Everyday Democracy provides expert advice to support organizers working to amplify the voices of their communities and focuses on three areas: organizing, dialogue, and action. Everyday Democracy was founded in 1989 as the Study Circles Resource Center (SCRC) and, in this early stage, the center worked to develop better communication strategies for organizers and communities. In the more than 30 years since its founding, the organization has actively worked with other groups to foster conversations with the public on important, timely, and difficult topics, with a particular focus on structural racism, biases, and inequities. For example, in 1992, the organization worked to develop discussion guides to facilitate conversation around the ongoing racial tensions in Los Angeles, California; in 2001, in the aftermath of 9/11, the center developed a guide to help facilitate conversation on how to move forward from the deadly attack; and in 2009, they collaborated with several groups to discuss the election of President Barack Obama. In 2008, SCRC officially changed its name to Everyday Democracy.

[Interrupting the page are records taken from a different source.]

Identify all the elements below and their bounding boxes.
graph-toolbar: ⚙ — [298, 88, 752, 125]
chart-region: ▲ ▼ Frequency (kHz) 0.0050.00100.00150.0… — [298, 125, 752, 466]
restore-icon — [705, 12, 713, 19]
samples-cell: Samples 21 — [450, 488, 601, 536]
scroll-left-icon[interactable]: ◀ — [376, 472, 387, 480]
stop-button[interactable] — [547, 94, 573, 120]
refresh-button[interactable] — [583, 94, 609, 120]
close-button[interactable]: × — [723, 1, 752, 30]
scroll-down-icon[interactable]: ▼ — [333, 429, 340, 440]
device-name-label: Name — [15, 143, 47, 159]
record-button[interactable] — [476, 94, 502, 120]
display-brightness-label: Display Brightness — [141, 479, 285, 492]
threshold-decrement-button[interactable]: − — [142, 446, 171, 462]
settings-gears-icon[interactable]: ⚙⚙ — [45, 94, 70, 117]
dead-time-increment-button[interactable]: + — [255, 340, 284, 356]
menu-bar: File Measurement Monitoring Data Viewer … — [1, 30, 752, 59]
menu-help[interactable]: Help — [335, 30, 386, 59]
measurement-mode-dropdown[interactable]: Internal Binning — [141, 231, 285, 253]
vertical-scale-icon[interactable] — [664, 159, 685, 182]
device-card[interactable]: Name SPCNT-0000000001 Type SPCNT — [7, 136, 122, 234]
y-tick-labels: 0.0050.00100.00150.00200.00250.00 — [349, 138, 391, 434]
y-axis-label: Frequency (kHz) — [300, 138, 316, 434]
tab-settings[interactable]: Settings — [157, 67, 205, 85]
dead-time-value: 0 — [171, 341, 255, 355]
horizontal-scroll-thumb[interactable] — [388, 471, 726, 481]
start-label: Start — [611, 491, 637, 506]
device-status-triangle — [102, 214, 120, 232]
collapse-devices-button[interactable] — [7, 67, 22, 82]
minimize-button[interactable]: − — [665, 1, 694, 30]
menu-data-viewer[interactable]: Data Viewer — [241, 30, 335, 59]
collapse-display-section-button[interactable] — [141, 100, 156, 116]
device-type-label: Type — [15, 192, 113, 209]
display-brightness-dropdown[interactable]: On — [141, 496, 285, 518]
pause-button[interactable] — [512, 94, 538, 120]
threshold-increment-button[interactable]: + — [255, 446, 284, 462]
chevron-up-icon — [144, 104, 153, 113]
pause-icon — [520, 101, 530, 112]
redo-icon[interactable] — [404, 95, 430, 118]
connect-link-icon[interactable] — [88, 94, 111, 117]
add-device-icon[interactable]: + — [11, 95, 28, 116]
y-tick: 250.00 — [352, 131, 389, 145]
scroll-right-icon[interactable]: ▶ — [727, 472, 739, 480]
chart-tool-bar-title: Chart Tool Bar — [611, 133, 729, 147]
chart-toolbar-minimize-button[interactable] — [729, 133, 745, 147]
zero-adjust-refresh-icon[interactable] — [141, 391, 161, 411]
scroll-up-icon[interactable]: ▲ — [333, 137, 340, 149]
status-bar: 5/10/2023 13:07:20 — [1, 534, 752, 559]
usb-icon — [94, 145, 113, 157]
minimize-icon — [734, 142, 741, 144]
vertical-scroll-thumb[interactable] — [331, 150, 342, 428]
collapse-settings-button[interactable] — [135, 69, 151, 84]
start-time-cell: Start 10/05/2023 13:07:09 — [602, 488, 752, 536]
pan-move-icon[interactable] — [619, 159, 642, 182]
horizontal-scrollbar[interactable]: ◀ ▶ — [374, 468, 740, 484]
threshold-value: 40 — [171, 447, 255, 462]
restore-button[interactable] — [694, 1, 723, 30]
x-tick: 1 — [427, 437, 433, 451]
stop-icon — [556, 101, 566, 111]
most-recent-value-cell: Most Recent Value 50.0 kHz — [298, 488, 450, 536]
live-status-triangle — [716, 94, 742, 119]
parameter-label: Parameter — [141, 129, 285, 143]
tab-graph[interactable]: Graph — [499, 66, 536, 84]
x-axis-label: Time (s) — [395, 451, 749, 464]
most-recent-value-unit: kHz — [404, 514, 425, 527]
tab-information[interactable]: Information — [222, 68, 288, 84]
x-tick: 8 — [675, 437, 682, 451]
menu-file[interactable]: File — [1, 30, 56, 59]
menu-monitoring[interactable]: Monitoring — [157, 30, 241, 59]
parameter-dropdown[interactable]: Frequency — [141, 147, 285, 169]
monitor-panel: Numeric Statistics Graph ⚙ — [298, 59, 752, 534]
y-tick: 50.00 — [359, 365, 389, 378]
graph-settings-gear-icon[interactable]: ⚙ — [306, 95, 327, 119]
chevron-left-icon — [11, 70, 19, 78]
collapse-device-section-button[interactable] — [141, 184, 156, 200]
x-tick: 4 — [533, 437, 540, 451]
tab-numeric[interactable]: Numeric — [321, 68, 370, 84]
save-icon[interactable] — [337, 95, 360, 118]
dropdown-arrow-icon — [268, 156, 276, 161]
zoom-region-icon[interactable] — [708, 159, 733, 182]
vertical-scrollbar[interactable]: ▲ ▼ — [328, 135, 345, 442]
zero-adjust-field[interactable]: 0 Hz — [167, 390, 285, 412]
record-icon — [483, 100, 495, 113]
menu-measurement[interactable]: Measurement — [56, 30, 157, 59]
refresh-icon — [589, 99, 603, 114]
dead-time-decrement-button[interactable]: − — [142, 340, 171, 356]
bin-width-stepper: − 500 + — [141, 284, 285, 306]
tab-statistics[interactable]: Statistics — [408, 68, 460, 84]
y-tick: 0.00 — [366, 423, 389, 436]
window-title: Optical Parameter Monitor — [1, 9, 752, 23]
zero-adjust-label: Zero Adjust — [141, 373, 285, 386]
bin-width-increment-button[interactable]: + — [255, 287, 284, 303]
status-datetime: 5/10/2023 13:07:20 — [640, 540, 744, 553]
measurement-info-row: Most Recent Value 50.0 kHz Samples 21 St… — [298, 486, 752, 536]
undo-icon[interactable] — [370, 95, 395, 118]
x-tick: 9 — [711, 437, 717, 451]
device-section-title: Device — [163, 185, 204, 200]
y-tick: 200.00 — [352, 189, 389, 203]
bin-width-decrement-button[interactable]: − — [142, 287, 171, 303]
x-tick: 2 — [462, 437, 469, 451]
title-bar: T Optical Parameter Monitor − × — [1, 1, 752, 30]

Over these decades of building expertise, the organization has developed and actively practices the process they have termed Dialogue to Change. This process is focused on building trust and learning about complex issues facing communities. Everyday Democracy works with organizations and policymakers to provide advice over the course of the Dialogue to Change process, which includes six major steps: organizing, facilitation, dialogue, action, evaluation, and sustaining the process.
Everyday Democracy is a project of the Paul J. Aicher Foundation, which has a mission to advance deliberative democracy and improve public life in the United States. It is the primary project of the foundation and was established with a $6 million endowment; additional support comes through contracts, grants, and donations.
How to Use
Everyday Democracy provides a wide range of resources in its Resources for Changemakers library. Users can search by various filters, including the type of resource desired, the phase of the project development, and the issue.
One type of resource available, discussion guides, cover a variety of issues including race, poverty, and more, and can be used as examples for building discussion guides on other topics. The selection of resources also includes handouts and worksheets, which users can print and use in their programming, or as a basis for developing other related materials. Examples of these materials include topic-specific handouts, such as “7 Key Lessons for Addressing Racism;” worksheets for various activities, such as “Activity to Explore How Change Can Happen” and “Activity to Explore the Impact of Stereotypes;” and toolkits and curricula, such as the “Evaluating Community Engagement” toolkit and the curriculum “Black Citizenship in the Age of Jim Crow.” Other resources include comprehensive how-to guides on various skills, such as facilitation training, communication, development of materials, and more, and a collection of reports and publications on public engagement and deliberative dialogue.
Everyday Democracy also compiled a suggested reading list of valuable readings and resources that cover topics from the how-tos of deliberative democracy to more topic-specific material, such as Michelle Alexander’s The New Jim Crow. Users may also find it useful to review the various testimonials about Changemakers, which discusses examples from communities served and speaks to the impacts and outcomes of such programming beyond evaluation reports.
For users interested in advice from practitioners, the organization can also be contracted to provide guidance and practical assistance to organizers looking to launch new community dialogue programming.